Fourteen years after his use of a cart in the 1998 US Open helped make him a lightning rod for controversy, Casey Martin will again test his game against golf’s best at The Olympic Club.
Martin, now 40 and the golf coach at the University of Oregon, came through qualifying to book his spot in the second major championship of the year.
Although he rarely plays full rounds of golf nowadays, Martin said the fact that the Open was returning to Olympic’s Lake Course stirred him to attempt to qualify.
“I had a wonderful experience here in ’98 and I thought it would be fun to try to maybe get back,” Martin said. “And here I am.”
Once again, Martin will use a golf cart to negotiate the course, which now plays to 7,170 yards and a par of 70.
He was born with a painful circulatory disorder that affects his right leg, which he could still lose one day to amputation.

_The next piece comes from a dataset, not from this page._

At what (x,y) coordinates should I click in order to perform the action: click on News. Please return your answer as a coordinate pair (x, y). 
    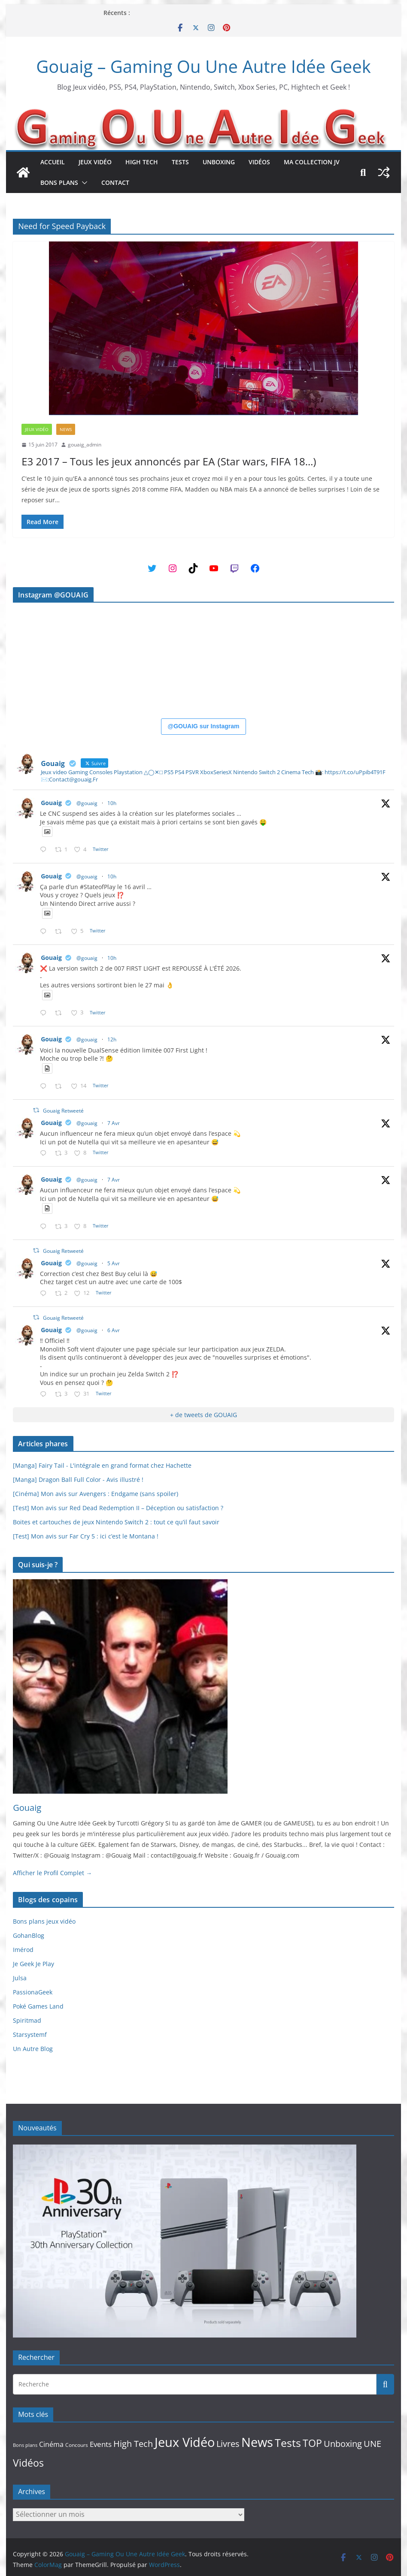     Looking at the image, I should click on (66, 429).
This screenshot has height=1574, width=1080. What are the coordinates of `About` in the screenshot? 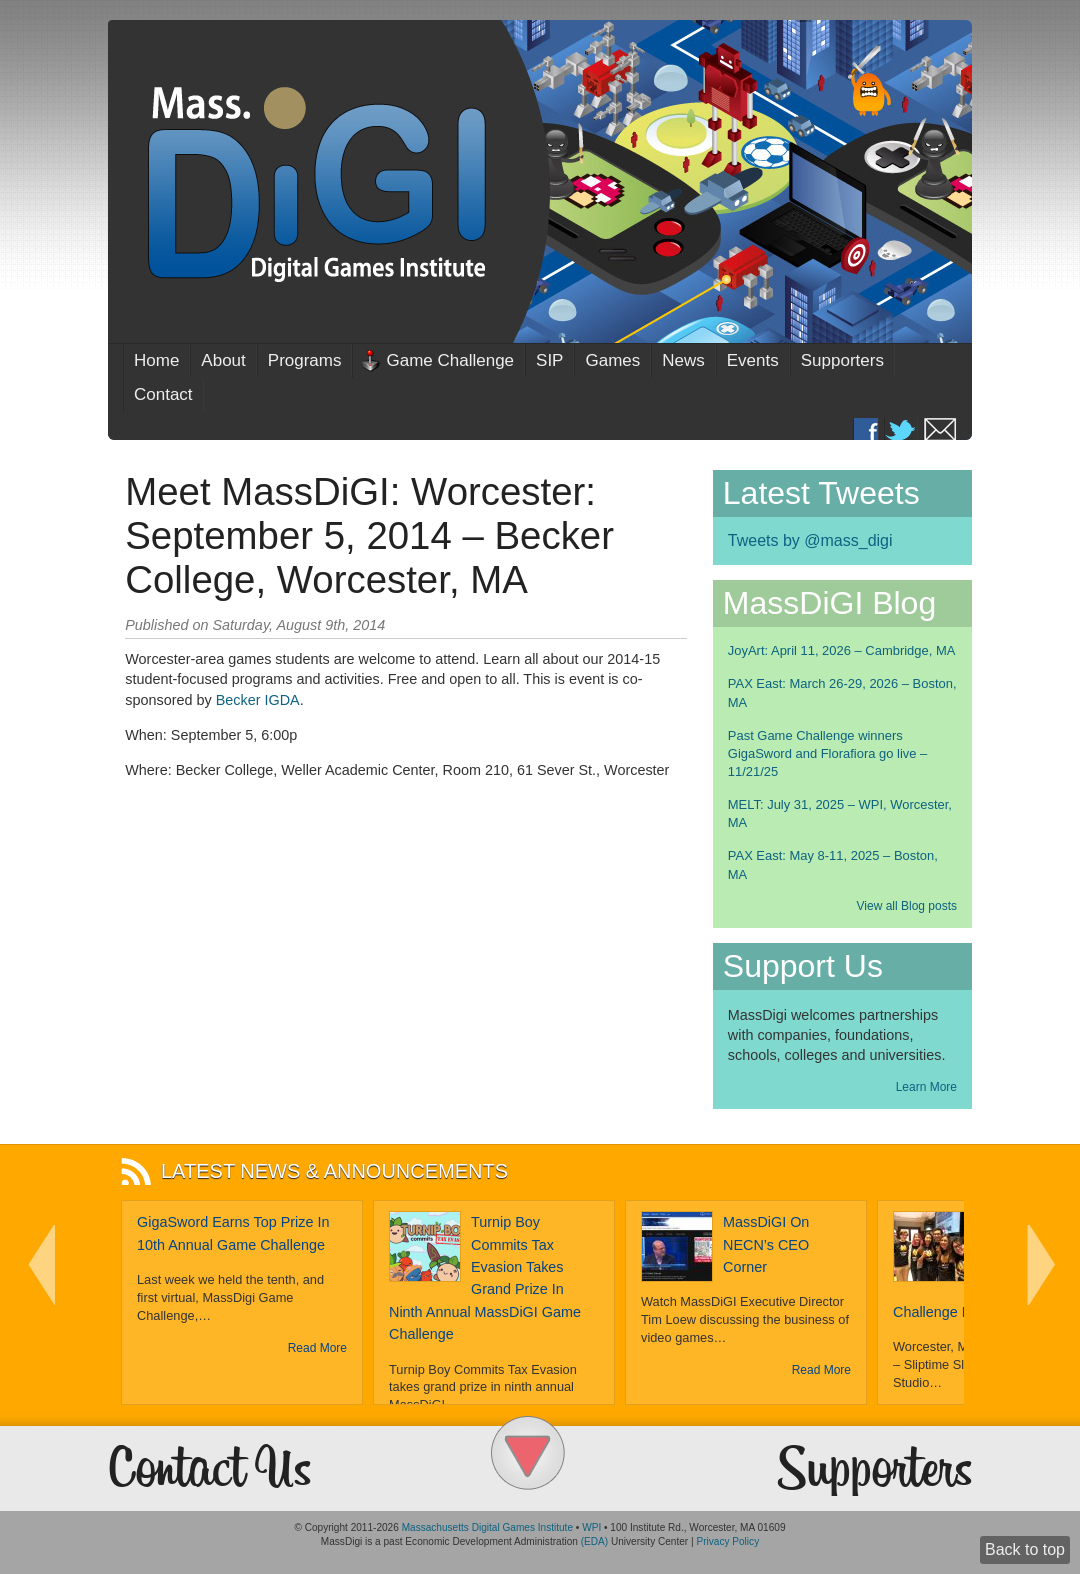 It's located at (223, 360).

“I think I’m going to keep it as long as something drastic doesn’t happen,” Martin said. “That’s always been the fear. It’s still pretty fragile.”
Martin, a onetime Stanford University teammate of 14-time major champion Tiger Woods, made history in 1997 when he filed a federal lawsuit against the US PGA Tour for the right to use a cart in competition.
After a six-day trial the following year, a judge ruled the tour failed to validate its stand that waiving the must-walk rule would fundamentally alter competition.